"parallélépipédiques". Ce mot revient comme une obsession dans tous les romans d'
Echenoz que j'ai lu (certes, ils ne sont qu'au nombre de deux) dès qu'il y a présence d'une forme à angle droit.
Par rapport à
Un an, l'autre roman que j'avais lu, l'écriture semble s'être amélioré et l'auteur utilise moins de clichés de langage, même s'il en reste quelques uns comme "prit son mal en patience", ou de métaphores éculées comme les lumières qui se reflètent, hélas, encore sur un "océan d'huile".
L'écriture de Jean
Echenoz se situe dans un ton sérieux et factuel mais qui se veut ironique dans l'esprit général du roman (mais pas vraiment dans le ton de la phrase, à part quand le narrateur fait des commentaires). Ici le roman parodie le roman ; on a donc des petits paragraphes de descriptions lourdes et inutiles (suffisamment courts pour être sauté, ouf !) censés souligner la gratuité de ces descriptions. Personnellement, je trouve qu'utiliser un procédé sérieusement ou l'utiliser pour s'en moquer, conduit au même résultat final : l'utilisation du procédé en question ; et ironique ou pas, c'est tout aussi chiant.
« On tue les gens comme ça dans tous les téléfilms, ça n'a vraiment rien d'original. Ce n'est pas faux, a reconnu Baumgartner, mais je revendique l'influence des téléfilms. le téléfilm est un art comme un autre. »

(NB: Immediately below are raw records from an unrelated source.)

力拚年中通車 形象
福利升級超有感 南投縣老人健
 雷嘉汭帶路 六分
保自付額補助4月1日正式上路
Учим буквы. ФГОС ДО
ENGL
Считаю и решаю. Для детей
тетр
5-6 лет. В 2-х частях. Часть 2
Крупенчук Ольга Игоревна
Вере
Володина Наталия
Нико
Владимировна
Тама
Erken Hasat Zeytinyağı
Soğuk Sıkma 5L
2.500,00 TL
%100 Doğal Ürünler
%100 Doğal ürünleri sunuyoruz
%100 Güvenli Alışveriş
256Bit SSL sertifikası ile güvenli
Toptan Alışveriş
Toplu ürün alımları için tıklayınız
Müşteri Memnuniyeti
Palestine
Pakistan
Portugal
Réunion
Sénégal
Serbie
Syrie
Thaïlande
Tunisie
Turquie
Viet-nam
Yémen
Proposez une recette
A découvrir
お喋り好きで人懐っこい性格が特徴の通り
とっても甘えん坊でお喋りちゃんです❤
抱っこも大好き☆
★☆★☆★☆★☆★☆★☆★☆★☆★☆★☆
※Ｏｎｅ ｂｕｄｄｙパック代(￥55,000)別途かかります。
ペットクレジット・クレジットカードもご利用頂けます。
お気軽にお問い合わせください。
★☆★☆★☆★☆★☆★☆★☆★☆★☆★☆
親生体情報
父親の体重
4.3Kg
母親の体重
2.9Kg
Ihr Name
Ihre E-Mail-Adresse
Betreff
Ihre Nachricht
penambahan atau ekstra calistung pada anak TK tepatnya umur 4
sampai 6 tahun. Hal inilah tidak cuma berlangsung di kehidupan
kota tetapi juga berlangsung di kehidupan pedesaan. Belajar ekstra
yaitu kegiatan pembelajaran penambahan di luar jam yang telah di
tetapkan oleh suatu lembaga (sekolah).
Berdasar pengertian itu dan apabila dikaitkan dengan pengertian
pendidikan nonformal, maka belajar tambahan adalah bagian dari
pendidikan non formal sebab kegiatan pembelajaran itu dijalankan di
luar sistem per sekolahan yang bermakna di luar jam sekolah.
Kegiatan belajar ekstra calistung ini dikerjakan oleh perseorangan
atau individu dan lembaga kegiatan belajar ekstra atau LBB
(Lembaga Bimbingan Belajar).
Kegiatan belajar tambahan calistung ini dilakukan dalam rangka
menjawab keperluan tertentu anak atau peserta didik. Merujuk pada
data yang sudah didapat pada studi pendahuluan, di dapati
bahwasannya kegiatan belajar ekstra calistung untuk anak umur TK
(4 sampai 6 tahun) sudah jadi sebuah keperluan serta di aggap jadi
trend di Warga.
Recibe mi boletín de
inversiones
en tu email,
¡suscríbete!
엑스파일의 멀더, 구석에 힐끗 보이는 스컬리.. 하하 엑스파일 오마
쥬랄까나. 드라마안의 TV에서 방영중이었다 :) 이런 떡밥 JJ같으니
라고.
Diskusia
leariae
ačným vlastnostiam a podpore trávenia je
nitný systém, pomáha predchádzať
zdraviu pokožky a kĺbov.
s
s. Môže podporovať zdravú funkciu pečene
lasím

C'est le passage, je trouve, le plus métatextuel, et aussi le plus drôle, dans lequel le personnage, et son auteur à travers lui, avoue ce qu'il fait pour mieux s'en moquer. Mais on peut se demander si l'auteur utilise des lieux communs pour les parodier, ou s'il parodie pour pouvoir utiliser des lieux communs, comme un prétexte pour combler ses failles d'imagination.
D'ailleurs, comme j'ai aussi des références téléfilmesques, ça me rappelle l'épisode 200 de Stargate SG-1 dans lequel un producteur de série prépare une parodie de la série elle-même, mise en abîme, et nous dit, après avoir utilisé un des poncifs du genre (dans un exemple de plot armor où des personnages survivent quand ils auraient du mourir) : « On s'en tirera avec du second degré. [...] C'est une de nos astuces habituelles. L'un des héros fait remarquer à quel point c'est facile [...] comme ça les spectateurs savent que je suis conscient que c'était un rebondissement trop facile et ils me le pardonnent. » Bien sûr, Stargate ironise sur ses propres faiblesses ; elle n'essaye pas de faire passer ça pour une force, et puis quand c'est réellement présenté de manière marrante, on pardonne, c'est vrai. Chez
Echenoz je ne pardonne pas.
J'ajouterais pour finir que voir un personnage ironiser sur son propre sort (L'Étranger), ou le narrateur sur le sort du personnage (Candide), ne rend pas pareil que voir l'auteur ironiser sur sa propre création. Ici, on est dans ce dernier cas, et l'effet est désagréable à mon goût car quand on sort un sarcasme "pour de vrai", c'est généralement qu'on a quelque chose d'intéressant à dire derrière. Ici, non.
Je m'en vais n'est pas désagréable mais ni les interventions du narrateur ni l'ironie distancée qu'offre le récit ne sont des procédés nouveaux comme
la critique le clame. Et si l'ensemble arrive à dégager une pâte propre à l'auteur, je n'en ai pas été charmé, et c'est peut-être ça son plus gros défaut, plus que ceux dont j'ai fait la liste au-dessus ; peut-être que ça n'a pas pris car le ton reste à moitié sérieux au lieu d'être complètement déconneur ? ou peut-être au contraire que je n'ai jamais eu trop le goût de la parodie peu subtile ? – j'avais apprécié Candide après coup, mais était resté un peu blasé sur le moment.
Dans un esprit similaire de dérision du quotidien, de vide de la vie du personnage, d'histoire circulaire, et de détournement du roman, je préfère
La Salle de Bain, de
Jean-Philippe Toussaint ; d'ailleurs chez Minuit, je préfère Toussaint à
Echenoz sous tous les points de vue.